Todos estes movimentos representaram a ruptura da submissão, silêncio e humilhação, já que os resistentes sabiam que as possibilidades de sobrevivência eram inexistentes, no entanto, lutaram para mostrar ao inimigo que não se entregariam sem defesa, mas morreriam com dignidade.

A maioria foi planejada a partir de 1942, quando o processo de extermínio sistemático já estava sendo realizado e milhares de judeus deportados para os campos com este fim. As lideranças eram formadas por jovens que encaravam a missão de resistir como a melhor forma de mostrar que "vamos morrer, porém com dignidade".

O Gueto de Varsóvia foi criado em 16 de outubro de 1940. Em 1941, sua população chegou a 450 mil pessoas em um espaço onde moravam 38 mil. Iniciava assim a vida no maior gueto judaico estabelecido pela Alemanha nazista na Polônia durante o Holocausto. E onde ocorreu a maior luta armada no período: o Levante do Gueto de Varsóvia, com início em 19 de abril de 1943 e término em 16 de maio, com duração de 28 dias.
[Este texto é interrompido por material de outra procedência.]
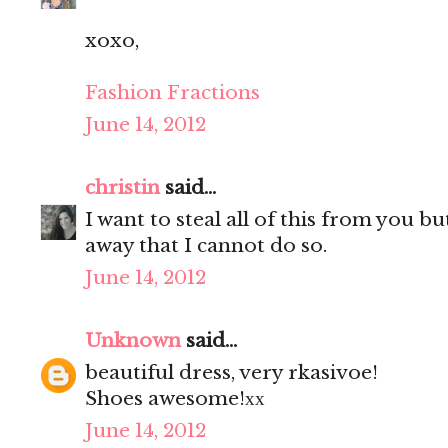
xoxo,
Fashion Fractions
June 14, 2012
christin
said...
I want to steal all of this from you b
away that I cannot do so.
June 14, 2012
Unknown
said...
beautiful dress, very rkasivoe!
Shoes awesome!хх
June 14, 2012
+ Resistência contra a ocupação nazista: Como foi o Levante do Gueto de Varsóvia

Oficiais alemães durante o Levante do Gueto de Varsóvia / Crédito: Domínio Público via Wikimedia Commons

Houve também resistência organizada pelos judeus em seis outros guetos: Byalistock, Czestochowa, Kovno, Krakow, Minsk e Vilna; em três campos de extermínio: Auschwitz, Sobibor e Treblinka; e em 18 campos de trabalho, além da resistência nas florestas, como dos Irmãos Bielski. Todas as derrotas frente ao poder nazista devem ser consideradas como um mérito e uma vitória, levando-se em conta o poderio do inimigo. E em especial o Levante do Gueto de Varsóvia, que causou uma grande e inesperada surpresa aos alemães que esperavam liquidar o levante “sem trabalho”, como já havia ocorrido anteriormente em outros guetos.

De acordo com o sobrevivente escritor Elie Wiesel, esses atos “serviram para deixar um testemunho do indizível, do desumano e do inacreditável. Ainda que indizível, a memória da Shoá (Holocausto em hebraico) é importante e imprescindível pela necessidade de se perpetuar essa história para as gerações futuras, pois só quem a conhece será capaz de entendê-la para não a repetir”.
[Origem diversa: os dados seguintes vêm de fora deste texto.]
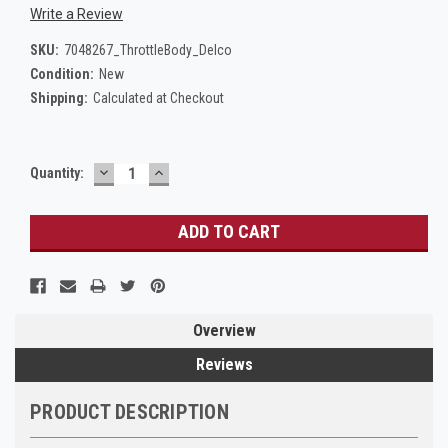
Write a Review
SKU:
7048267_ThrottleBody_Delco
Condition:
New
Shipping:
Calculated at Checkout
DECREASE
INCREASE
Current
Quantity:
QUANTITY:
QUANTITY:
Stock:
Overview
Reviews
PRODUCT DESCRIPTION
O tema continua muito atual porque a intolerância ainda persiste no século 21. Daí a importância de se trabalhar a memória, por ser uma herança que perpetua a História, por se manter no duplo trilho do passado e do presente, levando em conta que este período histórico se tornou essencial para a formação de uma identidade judaica, construída a partir da intolerância, do preconceito e da exclusão.

Conhecer o passado é um ato de reflexão sobre o futuro. Um povo não pode ser admoestado para lembrar, mas deve ser responsabilizado por esquecer. O esquecimento é o avesso da memória, por isso o passado deve ser ativamente transmitido, sem ruptura, às gerações presentes.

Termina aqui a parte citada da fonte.